Blaise Alleyne technology, music, bioethics, theology
Don't Ignore the Bells

Don’t ignore the bells

Disclaimer: spoilers for Game of Thrones (and Breaking Bad) ahead

When engaging with fiction, we should not turn off our conscience. This seems like an incredible obvious statement to make, but it’s increasingly uncommon sentiment, especially in the age of the anti-hero.

Far too many people watch anti-hero dramas as though it’s all Grand Theft Auto. What’s the difference between suspending disbelief and suspending our moral sense? We’re supposed to root for the bad guys, right? Isn’t that how this works? Whereas suspending disbelief is an act of the imagination that can draw us into new worlds through which we can engage with a compelling narrative, suspending decency is a very dangerous step. And the best artists know this, even in the age of HBO.

This first occurred to me with Breaking Bad. Someone told me that Breaking Bad was like Sons of Anarchy, which confused me because they seemed nothing alike – Sons of Anarchy is so explicitly Hamlet, whereas Breaking Bad is Macbeth. In 5×05, Walter, Jesse and Todd pull off an epic train heist to acquire more methylamine to fuel their drug empire. The audience is rooting for the anti-hero protagonists all the way through, and they accomplish the impossible train heist, which is a real feat to watch, and without anyone noticing – until they see a young kid on a bike. Todd waves, and then shoots him as Jesse screams in protest.

It was when my wife told me that a friend had remarked, “yeah, that was so awful… but, I mean, they had to do it… right?” that I truly realized what Vince Gilligan was doing. The death of this child is what ultimately sets the end of the series in motion. Jesse spirals out of control with a guilty conscience, while Walt continues whistling on his merry way. This is the breaking point, where the showrunner has to make it so undeniably obvious that the hero is an anti-hero, that the protagonist has actually become a really bad guy – and even then, the audience takes a while to come around.

Game of Thrones is full of characters who are far, far worse than Walter White, and the worst horrors of Vince Gilligan’s comparatively restrained dramas would barely cause one to bat an eye on Game of Thrones. While people line up an pick a team, pick a ruler to root for (that’s the whole point of the game, right?) it takes much, much more horrific acts in order to break the audience from their spell, like Stannis Baratheon burning his own daughter alive at the stake – a scene that Game of Thrones handles with reaction shots from the parents amidst the brutal and absolutely unbearable screaming, foregoing the usual gory visuals for an even more horrific effect. On this show, in order to make it undeniable that someone is beyond the pale, the dial needs to be turned up to 15 or 16, after six seasons of regular carnage, objectification, brutality, and a world with barely a hint of justice or morality.

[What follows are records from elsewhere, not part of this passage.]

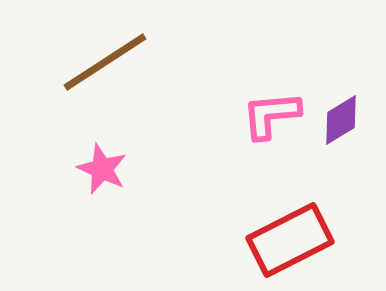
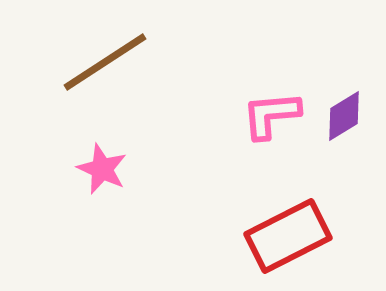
purple diamond: moved 3 px right, 4 px up
red rectangle: moved 2 px left, 4 px up
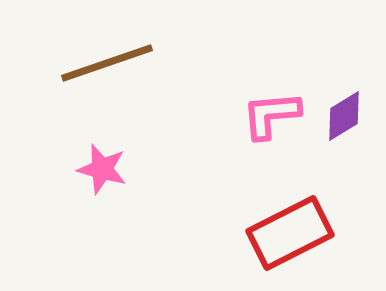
brown line: moved 2 px right, 1 px down; rotated 14 degrees clockwise
pink star: rotated 9 degrees counterclockwise
red rectangle: moved 2 px right, 3 px up
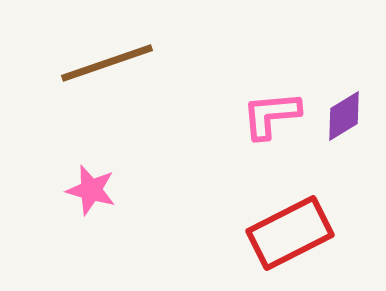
pink star: moved 11 px left, 21 px down
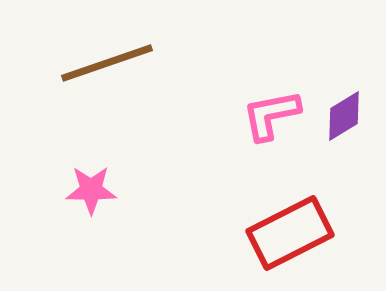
pink L-shape: rotated 6 degrees counterclockwise
pink star: rotated 15 degrees counterclockwise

Until Season 7 and 8, when the notion of a redemption arc creeps into Game of Thrones from the edge of its known world onto centre stage in Westeros. (I don’t think I would have made it anywhere near this far before turning it off, were I starting today….) From Tyrion Lannister to Sandor Clegane to Jaime Lannister, it’s almost as hard to recall the origins of these characters as it is to remember all the other major characters whose corpses litter the first six seasons. Redemption is a fascinating theme I never would have expected in this show, but my concern here is not redemption so much as its opposite – the fall.

Why were so many people so surprised when Daenerys Targaryen massacred the entire city of King’s Landing? (Most of all, I’m guessing, Elizabeth Warren.) Why did so many people find it so implausible when she ignored the bells?

They were cheering for her. That’s the game, right? Pick a team, root for the person who you want to be on the throne? People cheered for her in 3×04 when she told the unsullied to “slay the masters,” even after she had control of their army. People cheered for her in 4×04 when she crucified the masters in Meereen, even as Ser Barristan Selmy counsels her to show mercy. After the Sons of the Harpy kill Selmy, she rounds up the nobles of Meereen and feeds one to the dragons as an interrogation technique, without any concern for his particular innocence or guilt. The Season 7 execution of the Tarly men was a focal point of 8×02. And if you look to any of the times she did show mercy or chose a less violent means of conquering, it was because her advisors strongly urged her to do so – advisors who are all now dead or alienated from her. I mean, just listen to the music that gets played during half of these scenes.

Is it really hard to believe that Daenerys would ignore the bells? She’s been ignoring the bells all along, and this is only a surprise to viewers who themselves have become accustomed to ignoring the bells. Watching an anti-hero drama and cheering the protagonist is like attending a Shakespeare play and cheering for Macbeth, or reading Paradise Lost and cheering for Satan.

Narrative fiction, literature, brings about self-reflection and self-revelation. By engaging with literature, we learn something about ourselves. It is dangerous to engage with our conscience disabled – it is a journey without a compass. We must not become desensitized to the horrors, or explore character without conscience, or else we learn the wrong things. We should never cheer for justice without mercy, or take pleasure in murder or massacre. Or else, we, too, may learn to ignore the bells.